At the other end of the cloth were Mr. Cooke and the Four, in wonderful spirits and unimpaired appetite, and in their midst sat the Celebrity, likewise in wonderful spirits. His behavior now and again elicited a loud grunt of disapproval from Mr. Trevor, who was plying his knife and fork in a manner emblematic of his state of mind. Mr. Allen was laughing and joking airily with Mr. Cooke and the guests, denying, but not resenting, their accusations with all the sang froid of a hardened criminal. He did not care particularly to go to Canada, he said. Why should he, when he was innocent? But, if Mr. Cooke insisted, he would enjoy seeing that part of the lake and the Canadian side.
Afterwards I perceived Miss Thorn down by the brookside, washing dishes. Her sleeves were drawn back to the elbow, and a dainty white apron covered her blue skirt, while the wind from the lake had disentangled errant wisps of her hair. I stood on the brink above, secure, as I thought, from observation, when she chanced to look up and spied me.

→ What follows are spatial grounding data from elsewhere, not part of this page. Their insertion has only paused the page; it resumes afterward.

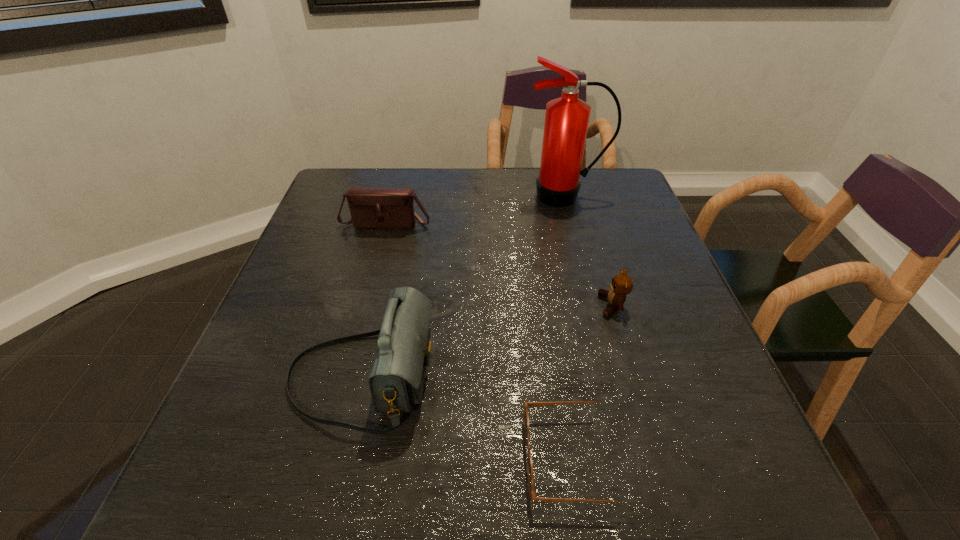 Where is `free space between the shortest object and the fourth tallest object`? free space between the shortest object and the fourth tallest object is located at coordinates (594, 382).

The width and height of the screenshot is (960, 540). What are the coordinates of `object that is the third nearest to the sunglasses` in the screenshot? It's located at (370, 207).

I want to click on object that is the third nearest to the third shortest object, so click(621, 285).

You are a GUI agent. You are given a task and a screenshot of the screen. Output one action in this format:
    pyautogui.click(x=<x>, y=<y>)
    Task: Click on the vacant region that satisfies the following two spatial constraints: 1. on the front flap of the third tallest object; 2. on the left side of the taller shoulder bag
    This screenshot has width=960, height=540.
    Given the screenshot: What is the action you would take?
    pyautogui.click(x=346, y=377) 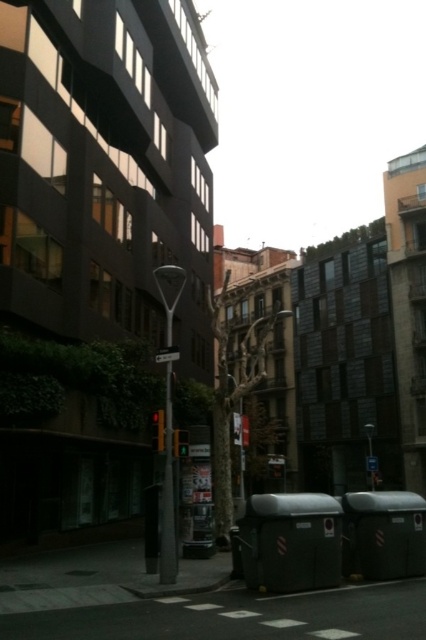 Is point (169, 314) less distant than point (164, 353)?

No, (169, 314) is further to viewer.

Which is more to the left, metallic streetlight at center or white plastic street sign at center?

Positioned to the left is metallic streetlight at center.

The width and height of the screenshot is (426, 640). Identify the location of metallic streetlight at center. 167,493.

Find the location of a particular element. metallic streetlight at center is located at coordinates (167, 493).

Is point (238, 353) farther from viewer compared to point (172, 486)?

That is True.

Is brown textured tree at center to the left of metallic streetlight at center from the viewer's perspective?

No, brown textured tree at center is not to the left of metallic streetlight at center.

Between point (233, 356) and point (164, 433), which one is positioned in front?

Point (164, 433) is in front.

Identify the location of brown textured tree at center. The image size is (426, 640). (235, 381).

From the picture: Can you confirm if brown textured tree at center is positioned to the left of white plastic street sign at center?

Incorrect, brown textured tree at center is not on the left side of white plastic street sign at center.

Is point (230, 317) positioned behind point (166, 360)?

Yes, point (230, 317) is behind point (166, 360).

Which is in front, point (218, 365) or point (169, 348)?

Positioned in front is point (169, 348).

At what (x,y) coordinates should I click in order to perform the action: click on brown textured tree at center. Please return your answer as a coordinate pair (x, y). The image size is (426, 640). Looking at the image, I should click on (235, 381). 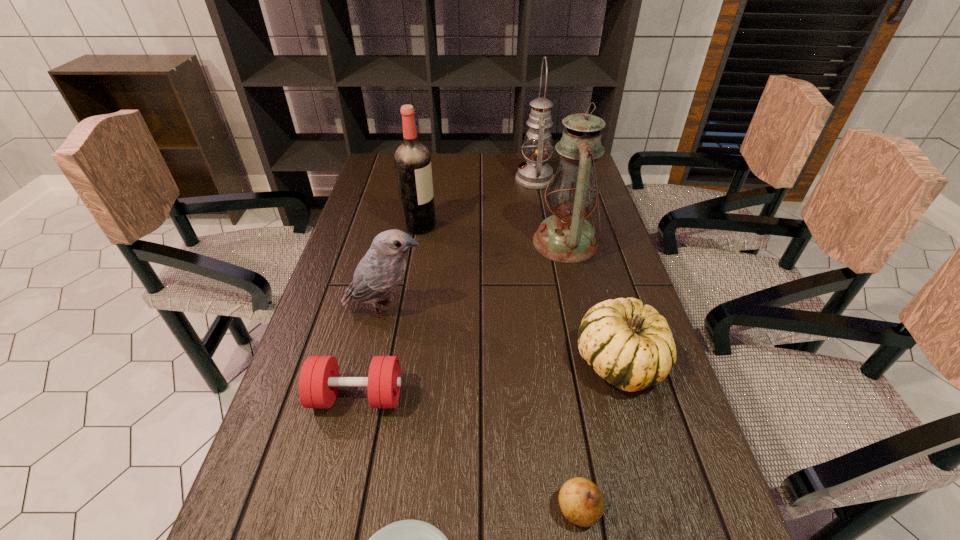 The width and height of the screenshot is (960, 540). Identify the location of free space between the farthest object and the dumbbell. (446, 288).

Locate which object ranks second in proximity to the fifth tallest object. Please provide its 2D coordinates. Your answer should be formatted as a tuple, i.e. [(x, y)], where the tuple contains the x and y coordinates of a point satisfying the conditions above.

[(566, 236)]

Where is `object identified as the fourth closest to the pear`? object identified as the fourth closest to the pear is located at coordinates (378, 273).

I want to click on free spot that satisfies the following two spatial constraints: 1. on the front-facing side of the fourth farthest object; 2. on the back side of the pear, so click(342, 509).

Identify the location of free space in the image that satisfies the following two spatial constraints: 1. on the back side of the pear; 2. on the front-facing side of the liquor. (535, 226).

The image size is (960, 540). Identify the location of free spot that satisfies the following two spatial constraints: 1. on the back side of the pear; 2. on the right side of the farther oil lamp. (527, 179).

What are the coordinates of `free region that satisfies the following two spatial constraints: 1. on the front-facing side of the liquor; 2. on the right side of the fourth shortest object` in the screenshot? It's located at (396, 362).

Where is `blank space that satisfies the following two spatial constraints: 1. on the front-facing side of the fourth tallest object; 2. on the back side of the pear`? The width and height of the screenshot is (960, 540). blank space that satisfies the following two spatial constraints: 1. on the front-facing side of the fourth tallest object; 2. on the back side of the pear is located at coordinates (342, 509).

Identify the location of free space that satisfies the following two spatial constraints: 1. on the back side of the farthest object; 2. on the right side of the pear. The width and height of the screenshot is (960, 540). (527, 179).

"Mr. Crocker," she called, "would you like to make yourself useful?"
I was decidedly embarrassed. Her manner was as frank and unconstrained as though I had not been shunning her for weeks past.
"If such a thing is possible," I replied.
"Do you know a dish-cloth when you see one?"
I was doubtful. But I procured the cloth from Miss Trevor and returned. There was an air about Miss Thorn that was new to me.
"What an uncompromising man you are, Mr. Crocker," she said to me. "Once a person is unfortunate enough to come under the ban of your disapproval you have nothing whatever to do with them. Now it seems that I have given you offence in some way. Is it not so?"
"You magnify my importance," I said.
"No temporizing, Mr. Crocker," she went on, as though she meant to be obeyed; "sit down there, and let's have it out. I like you too well to quarrel with you."
There was no resisting such a command, and I threw myself on the pebbles at her feet.
"I thought we were going to be great friends," she said. "You and Mr. Farrar were so kind to me on the night of my arrival, and we had such fun watching the dance together."
"I confess I thought so, too. But you expressed opinions then that I shared. You have since changed your mind, for some unaccountable reason."
She paused in her polishing, a shining dish in her hand, and looked down at me with something between a laugh and a frown.
"I suppose you have never regretted speaking hastily," she said.
"Many a time," I returned, warming; "but if I ever thought a judgment measured and distilled, it was your judgment of the Celebrity."
"Does the study of law eliminate humanity?" she asked, with a mock curtsey. "The deliberate sentences are sometimes the unjust ones, and men who are hung by weighed wisdom are often the innocent."
"That is all very well in cases of doubt. But here you have the evidences of wrong-doing directly before you."